I'm just the opposite. J-horror bores the hell out of me. I know there is no such thing as ghosts or an afterlife, so why would be scared of a depiction of one?
However, having lived in 3rd World Southeast Asia for more than a few years, I can wholly believe that a private club exists where bored rich folks pay to torture people to death.
Life is cheap.
I know there is no such thing as ghosts as well, but I don't let that stop me from being scared of the idea of them.

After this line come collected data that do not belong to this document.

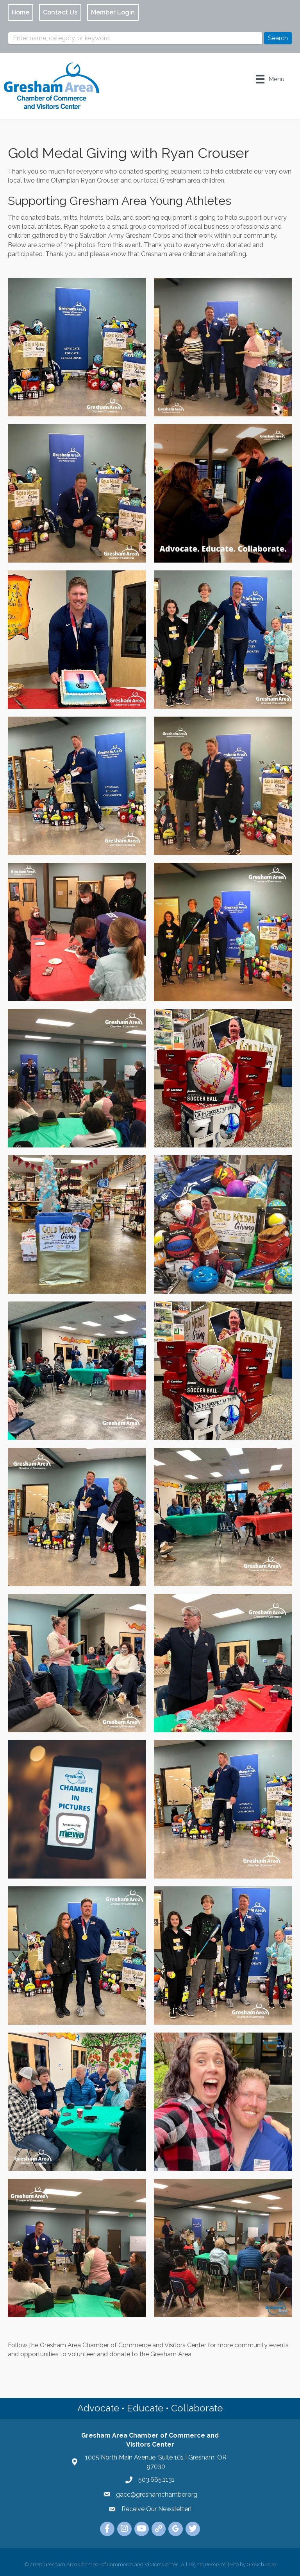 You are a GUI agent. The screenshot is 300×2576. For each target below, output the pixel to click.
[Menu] (270, 79)
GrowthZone (261, 2564) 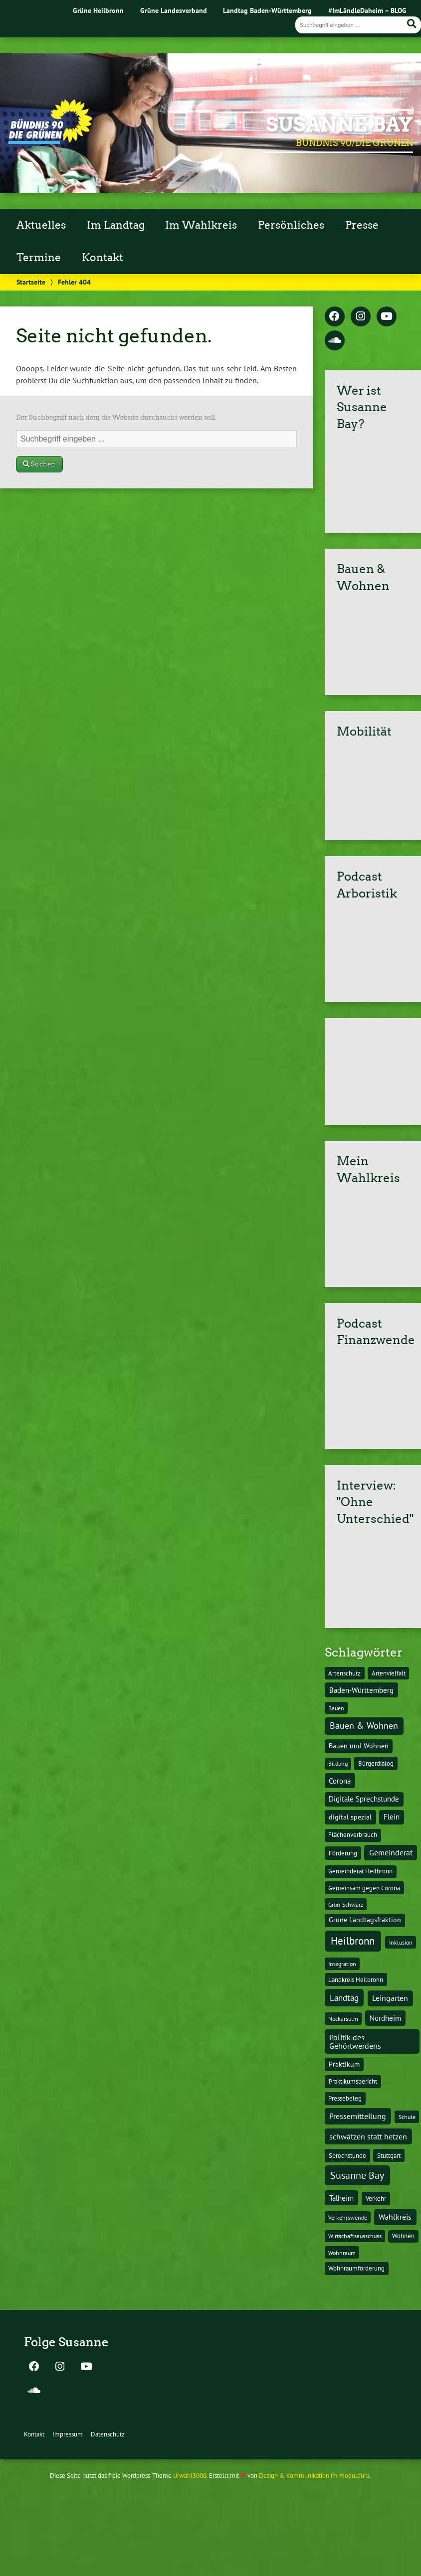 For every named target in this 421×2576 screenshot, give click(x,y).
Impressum (67, 2434)
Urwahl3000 (190, 2475)
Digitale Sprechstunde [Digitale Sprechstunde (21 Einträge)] (364, 1799)
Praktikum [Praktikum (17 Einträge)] (344, 2064)
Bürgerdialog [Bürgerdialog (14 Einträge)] (376, 1763)
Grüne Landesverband (173, 10)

Movies like this always remind me of the Richard Pryor joke where he asks, Why can't you make a haunted house movie staring black people? His answer was that, because only white people are stupid enough to want to stay in a haunted house.
That was Eddie Murphy.
"I'm moving out of my house, I was watching movies like Poltergeist and Amityville Horror. Why don't the people just get the hell out of the house? ... You can't make a horror movie with black people in it 'cuz the movie'd stop, you'd see niggers runnin' down the street, the movie's over! ... That's the movie. You can't have a movie like that. See, white people, you all sit on the toilet, see blood in the toilet, and you all go get Ajax. ... Brothers won't sit on the toilet. ... Movie be just like this: [brother's voice] "Wow, baby, this is beautiful. We got chandelier hangin' up here, kids outside playin', it's a beautiful neighborhood, I really love - this is beaut--" [demonic whisper] "Get out!" [brother's voice] "Too bad we can't stay." [instantly spins, starts walking upstage]"

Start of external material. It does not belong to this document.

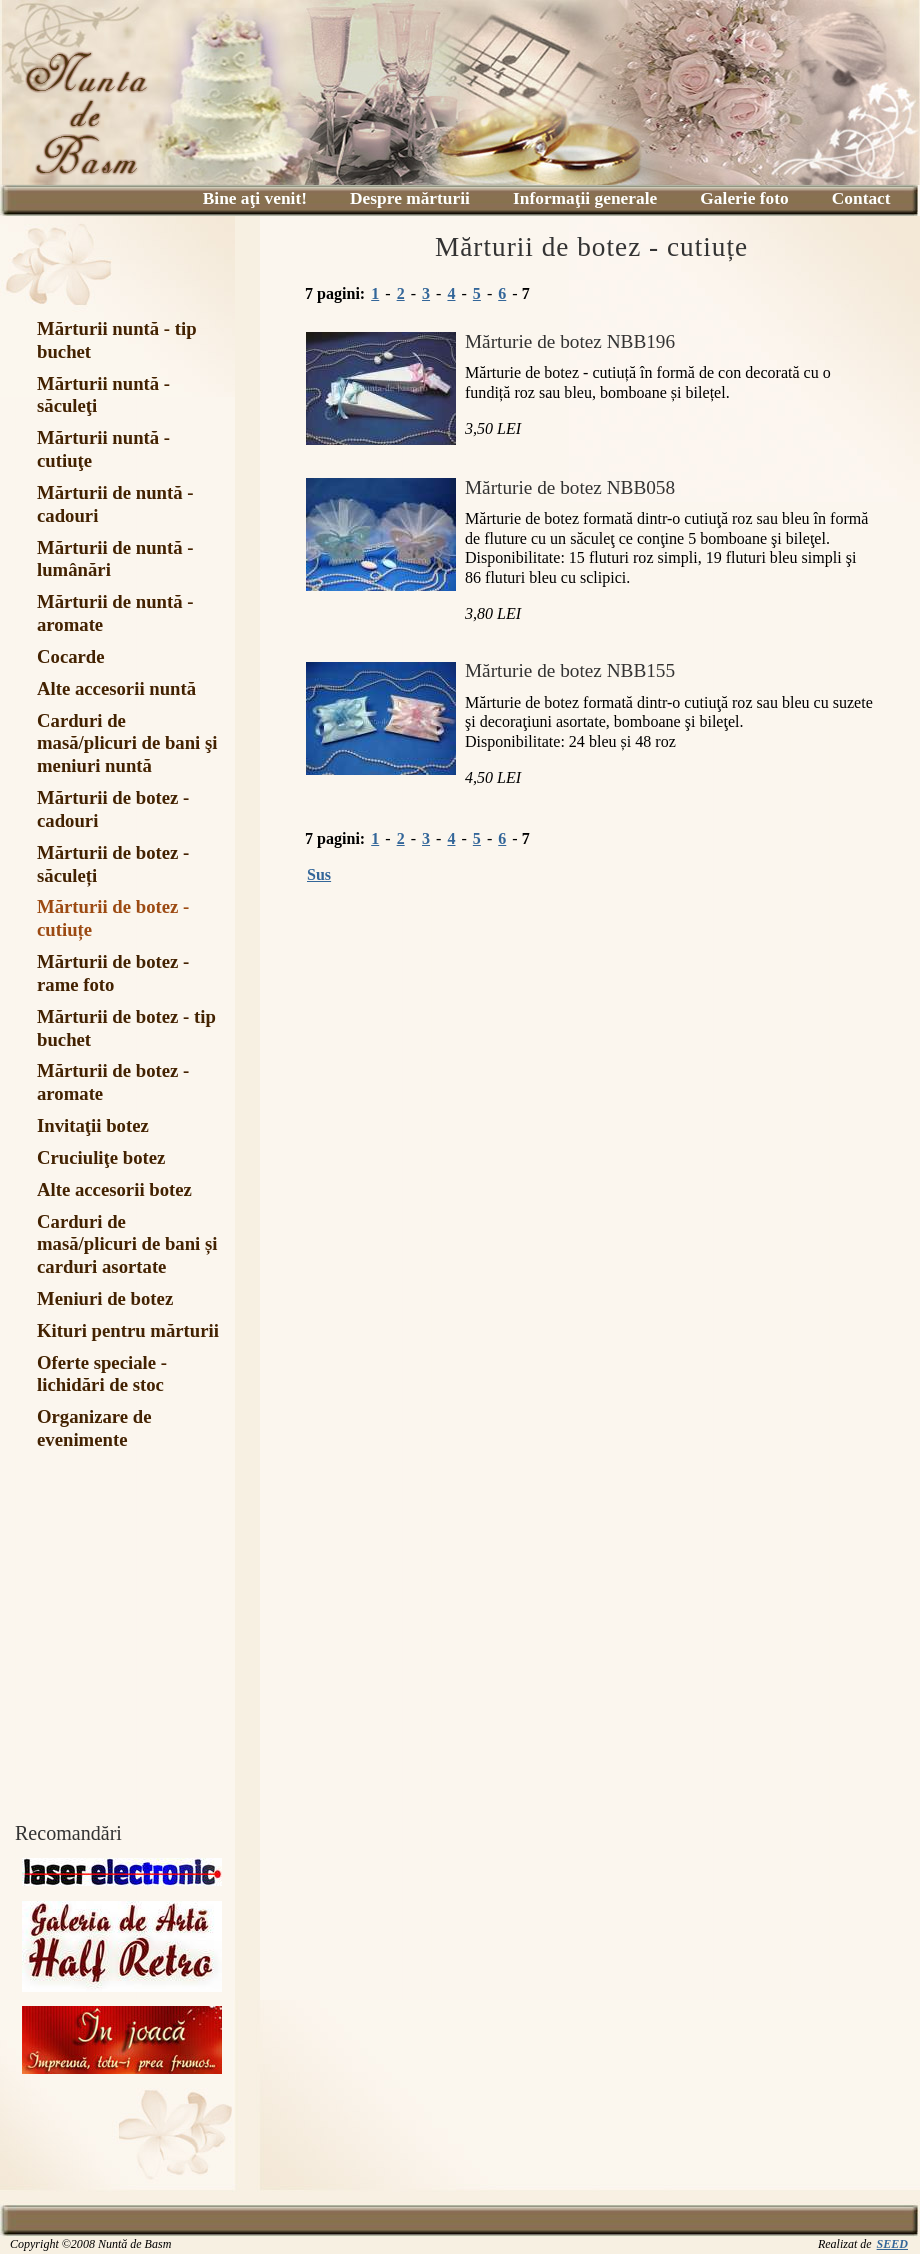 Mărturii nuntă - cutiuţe (103, 449)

You are correct, Sir, my bad.
it's remarkable that the films haven't collapsed into witless repetition.
The first one sure did.
Man that movie sucked.
While it wasn't good, I didn't think it was bad, either. Decent genre fare.
frighting story..
imo, really good horror movies are the hardest to make. i can count on two hands the really good ones. it seems compared to actioners, comedies, etc. it's just a lot harder.
i like paranormal activity 1 and 2, and the 3rd one sounds good.
i wouldn't call them great , but they were good imnsho
trouble
Not to be a blog-whore -
The list of my fav horror movies
http://ofghostsandgunpowder.bl.....ovies.html
and my fav Hammer movies (not including Amicus).
http://ofghostsandgunpowder.bl.....films.html
Read my review: http://filmsponge.com/review-p.....-the-charm
I liked PA3, but it would have been more frightening if I hadn't seen the first one.
My only complaint was the "Last Exorcism" style ending, though it wasn't so bad as to ruin the entire movie (like Last Exorcism).